[Data excerpts]
⁂

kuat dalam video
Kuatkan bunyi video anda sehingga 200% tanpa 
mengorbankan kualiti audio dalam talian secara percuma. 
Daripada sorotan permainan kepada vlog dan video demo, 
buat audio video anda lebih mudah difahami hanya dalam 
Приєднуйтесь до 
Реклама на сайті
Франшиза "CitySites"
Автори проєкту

⁂

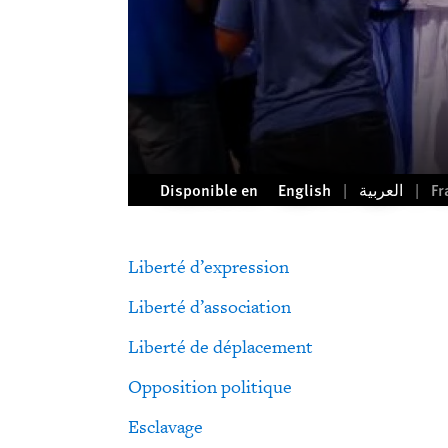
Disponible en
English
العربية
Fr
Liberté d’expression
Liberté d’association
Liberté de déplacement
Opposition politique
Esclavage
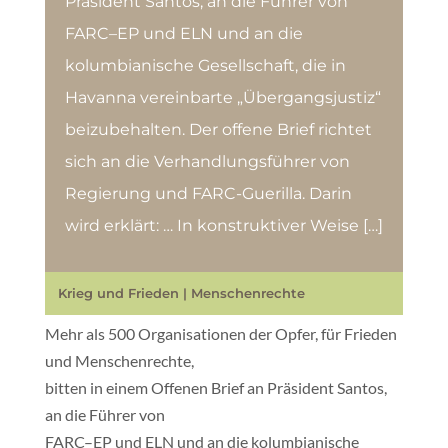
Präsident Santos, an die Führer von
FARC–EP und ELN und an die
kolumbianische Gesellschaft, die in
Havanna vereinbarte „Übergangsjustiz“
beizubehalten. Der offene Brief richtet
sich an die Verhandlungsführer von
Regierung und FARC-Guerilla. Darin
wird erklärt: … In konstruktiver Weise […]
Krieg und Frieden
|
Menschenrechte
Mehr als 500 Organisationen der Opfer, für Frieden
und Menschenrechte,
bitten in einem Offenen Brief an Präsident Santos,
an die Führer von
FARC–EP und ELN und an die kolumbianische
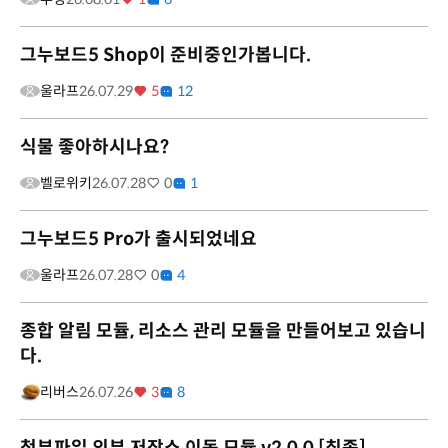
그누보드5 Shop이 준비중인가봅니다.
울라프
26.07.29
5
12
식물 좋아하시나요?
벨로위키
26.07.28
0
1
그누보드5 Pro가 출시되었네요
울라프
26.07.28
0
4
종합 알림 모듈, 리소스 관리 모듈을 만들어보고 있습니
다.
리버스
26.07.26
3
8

⁂

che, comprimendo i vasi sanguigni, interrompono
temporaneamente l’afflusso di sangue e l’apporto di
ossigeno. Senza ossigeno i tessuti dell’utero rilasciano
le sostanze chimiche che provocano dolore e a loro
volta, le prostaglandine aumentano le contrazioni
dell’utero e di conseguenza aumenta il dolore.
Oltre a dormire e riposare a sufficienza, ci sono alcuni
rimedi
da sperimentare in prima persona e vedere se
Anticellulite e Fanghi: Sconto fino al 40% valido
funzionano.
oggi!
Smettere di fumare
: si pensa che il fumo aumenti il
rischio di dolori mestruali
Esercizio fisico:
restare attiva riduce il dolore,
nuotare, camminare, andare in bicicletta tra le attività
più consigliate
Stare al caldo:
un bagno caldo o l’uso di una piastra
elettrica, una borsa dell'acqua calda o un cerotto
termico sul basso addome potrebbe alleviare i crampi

⁂

> **Task brief**
Copy the lines above exactly, beginning at the line that has "kuat dalam video" and stopping after the line that has "Автори проєкту", and omit the rest.

> **Task answer**
kuat dalam video
Kuatkan bunyi video anda sehingga 200% tanpa 
mengorbankan kualiti audio dalam talian secara percuma. 
Daripada sorotan permainan kepada vlog dan video demo, 
buat audio video anda lebih mudah difahami hanya dalam 
Приєднуйтесь до 
Реклама на сайті
Франшиза "CitySites"
Автори проєкту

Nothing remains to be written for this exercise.